He concludes that it is a misguided campaign; the two goals, of reducing big financial crises and increasing development finance are worthy goals, but that these two birds should be killed with two better-targeted stones.
Feasibility: It would seem possible for a tax to be imposed even if all significant jurisdictions did not concur. Any such transaction, by definition, involves two different currencies. One could, if one wished, tax dollar/euro transactions only at the European end. It is feasible and it would be possible to tax foreign currency transactions of many kinds, including this one, through the payment system. The technology and institutions now in place make it possible. Payment systems always involve a limited number of money-centre banks with close relations to their central banks. These institutions cannot take themselves offshore, wherever they may attempt to locate their deals. In essence, central banks could become tax collectors.

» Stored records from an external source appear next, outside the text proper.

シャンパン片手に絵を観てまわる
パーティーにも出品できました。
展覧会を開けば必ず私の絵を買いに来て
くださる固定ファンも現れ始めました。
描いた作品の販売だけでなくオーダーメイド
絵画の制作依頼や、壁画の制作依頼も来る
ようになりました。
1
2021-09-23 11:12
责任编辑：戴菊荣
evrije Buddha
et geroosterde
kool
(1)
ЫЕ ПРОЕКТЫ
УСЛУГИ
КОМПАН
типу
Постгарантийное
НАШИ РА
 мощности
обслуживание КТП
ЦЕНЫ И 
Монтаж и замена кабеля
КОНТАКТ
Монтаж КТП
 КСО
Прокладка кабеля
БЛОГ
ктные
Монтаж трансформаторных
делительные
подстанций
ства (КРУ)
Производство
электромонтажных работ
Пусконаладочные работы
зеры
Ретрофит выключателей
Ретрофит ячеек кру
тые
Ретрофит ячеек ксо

Economic Desirability: For Martin Wolf, the that 'the nature of speculation is destabilising' is pure nonsense. For him, speculation is essential to efficient markets. The argument, he says, is more complex. Because the tax is on turnover, it bears more heavily on short-term trades than longer-term ones. The results argue proponents eliminate the least worthwhile short-term element in the turnover market, estimated recently at £1,200 bn/day.

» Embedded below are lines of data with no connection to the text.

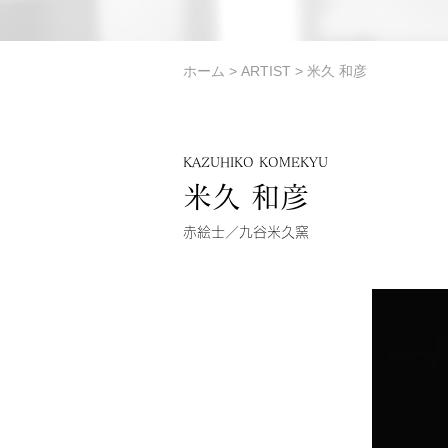
ホーム
>
ARTIST
> 米久 和彦
KAZUHIKO KOMEKYU
米久 和彦
赤絵士／九谷米久窯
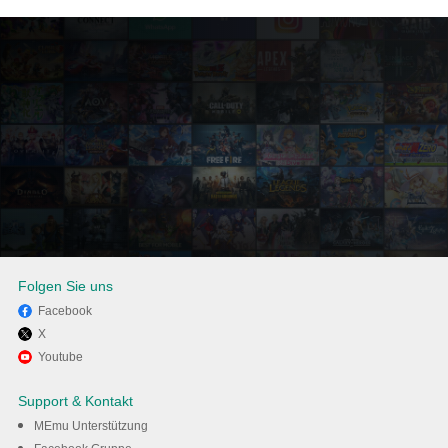
Folgen Sie uns
Facebook
X
Viel Spaß beim Spielen von
Youtube
Run Race 3D auf dem PC mit
Support & Kontakt
MEmu
MEmu Unterstützung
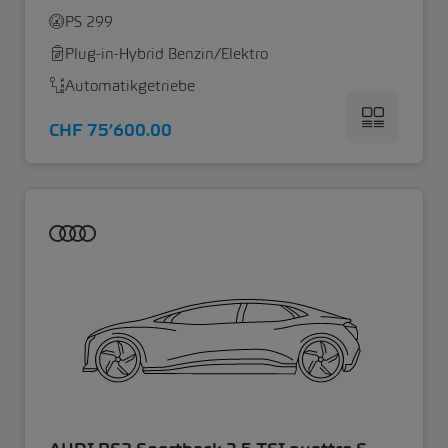
PS 299
Plug-in-Hybrid Benzin/Elektro
Automatikgetriebe
CHF 75’600.00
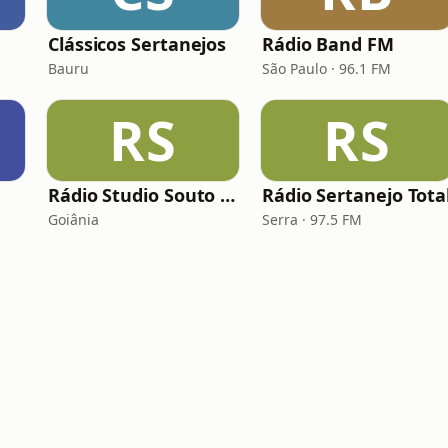
Clássicos Sertanejos
Rádio Band FM
Bauru
São Paulo · 96.1 FM
RS
RS
Rádio Studio Souto - Sertaneja
Rádio Sertanejo Tota
Goiânia
Serra · 97.5 FM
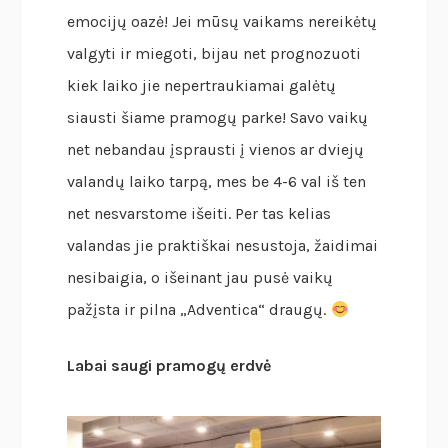
emocijų oazė! Jei mūsų vaikams nereikėtų
valgyti ir miegoti, bijau net prognozuoti
kiek laiko jie nepertraukiamai galėtų
siausti šiame pramogų parke! Savo vaikų
net nebandau įsprausti į vienos ar dviejų
valandų laiko tarpą, mes be 4-6 val iš ten
net nesvarstome išeiti. Per tas kelias
valandas jie praktiškai nesustoja, žaidimai
nesibaigia, o išeinant jau pusė vaikų
pažįsta ir pilna „Adventica“ draugų.
Labai saugi pramogų erdvė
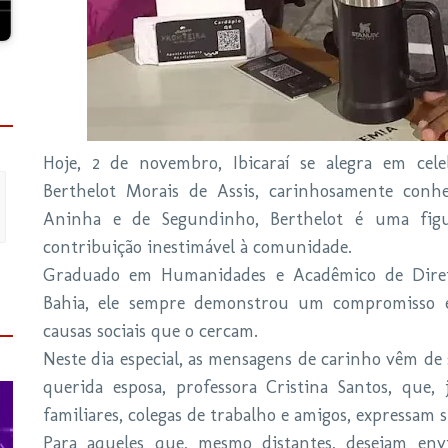
Hoje, 2 de novembro, Ibicaraí se alegra em cel
Berthelot Morais de Assis, carinhosamente conhe
Aninha e de Segundinho, Berthelot é uma fig
contribuição inestimável à comunidade.
Graduado em Humanidades e Acadêmico de Direit
Bahia, ele sempre demonstrou um compromisso e
causas sociais que o cercam.
Neste dia especial, as mensagens de carinho vêm de 
querida esposa, professora Cristina Santos, que
familiares, colegas de trabalho e amigos, expressam
Para aqueles que, mesmo distantes, desejam envi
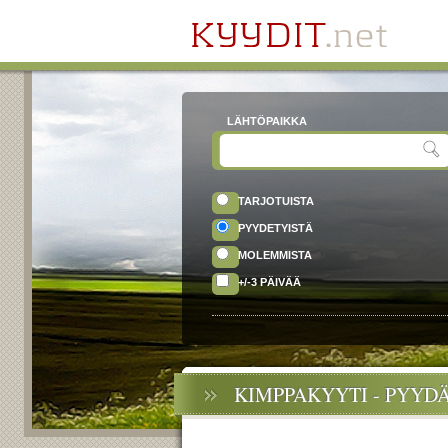
LÄHTÖPAIKKA
TARJOTUISTA
PYYDETYISTÄ
MOLEMMISTA
+/-3 PÄIVÄÄ
KIMPPAKYYTI - PYYD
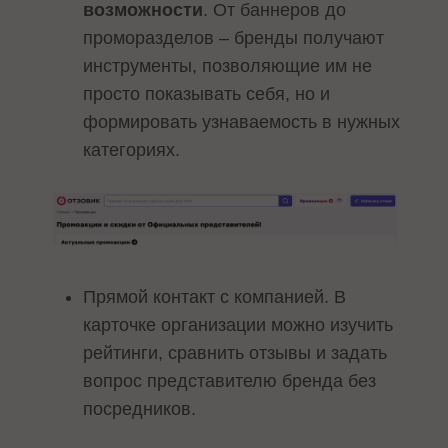
возможности
. От баннеров до
проморазделов – бренды получают
инструменты, позволяющие им не
просто показывать себя, но и
формировать узнаваемость в нужных
категориях.
Прямой контакт с компанией. В
карточке организации можно изучить
рейтинги, сравнить отзывы и задать
вопрос представителю бренда без
посредников.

For him, therefore, it does not follow that the tax would make markets less vulnerable. He concedes that the tax might stabilise exchange rates amongst the advanced countries, though points out that it would reduce liquidity. More fundamentally, short-term trading exploits very small arbitrage opportunities. These do not drive the big misalignments that most worry critics. The defect, he points out, is the absence of long-term speculation against market trends. Such a tax would also fail to save fixed exchange rates from collapse - a tiny transactions cost is irrelevant when there is a significant chance of a 10% devaluation tomorrow. The most the tax would do is modestly increase the room for manoeuvre of monetary policy. Nor would a Tobin Tax have prevented the distress caused by financial crises in developing countries - more relevant would be measures to limit the accumulation of short-term foreign currency liabilities in the context of pegged currency regimes. Indeed, a German economist (Paul Bernd Spahn), aware of the ineffectiveness of the Tobin tax during a currency crisis, has suggested the imposition of prohibitive taxes when currencies reach the limits of agreed target zones. This is a different proposal - and only makes sense if currency stability is important at almost any cost.

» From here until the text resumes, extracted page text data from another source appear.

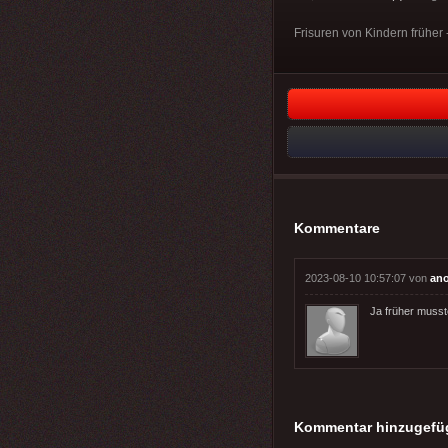
Frisuren von Kindern früher 
Kommentare
2023-08-10 10:57:07 von
an
Ja früher musst
Kommentar hinzugefü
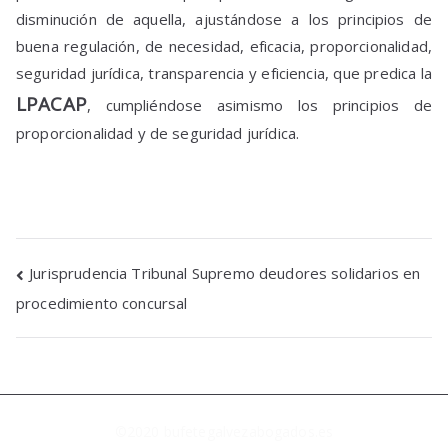
disminución de aquella, ajustándose a los principios de
buena regulación, de necesidad, eficacia, proporcionalidad,
seguridad jurídica, transparencia y eficiencia, que predica la
LPACAP
, cumpliéndose asimismo los principios de
proporcionalidad y de seguridad jurídica.
Jurisprudencia Tribunal Supremo deudores solidarios en
procedimiento concursal
©2020
bufetegalvezabogados.es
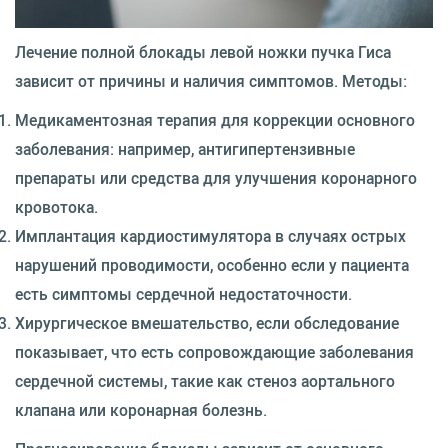
Лечение полной блокады левой ножки пучка Гиса
зависит от причины и наличия симптомов. Методы:
Медикаментозная терапия для коррекции основного
заболевания: например, антигипертензивные
препараты или средства для улучшения коронарного
кровотока.
Имплантация кардиостимулятора в случаях острых
нарушений проводимости, особенно если у пациента
есть симптомы сердечной недостаточности.
Хирургическое вмешательство, если обследование
показывает, что есть сопровождающие заболевания
сердечной системы, такие как стеноз аортального
клапана или коронарная болезнь.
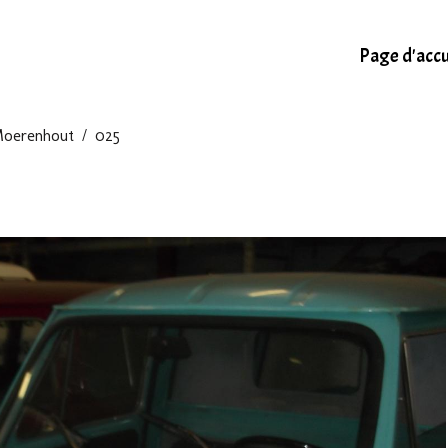
Page d'accu
 Moerenhout
025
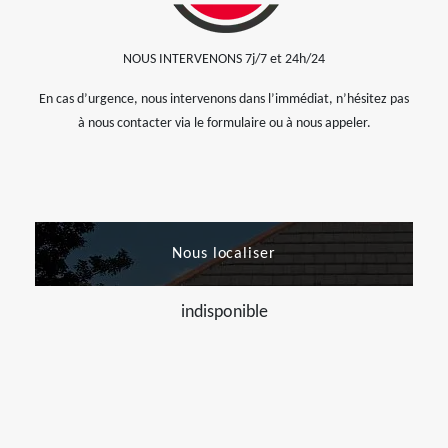
NOUS INTERVENONS 7j/7 et 24h/24
En cas d’urgence, nous intervenons dans l’immédiat, n’hésitez pas
à nous contacter via le formulaire ou à nous appeler.
Nous localiser
indisponible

Financing Development - Firstly, Wolf argues, this link is not natural - the money comes mainly from transactions in advanced countries. The idea that the link will work politically because the tax is in some way painless is absurd. This particular 'stealth tax' is unlikely to persuade rich countries to transfer vastly more revenue for development than they now choose to do. If they did agree a tax on transactions, it is overwhelmingly likely that they would use it for their own high priority purposes. Taxation demands a shared and legitimate political process. This does not exist at the global level and cannot be wished into being by inventing a particular tax. If advocates want a global tax, they must argue for that principle directly.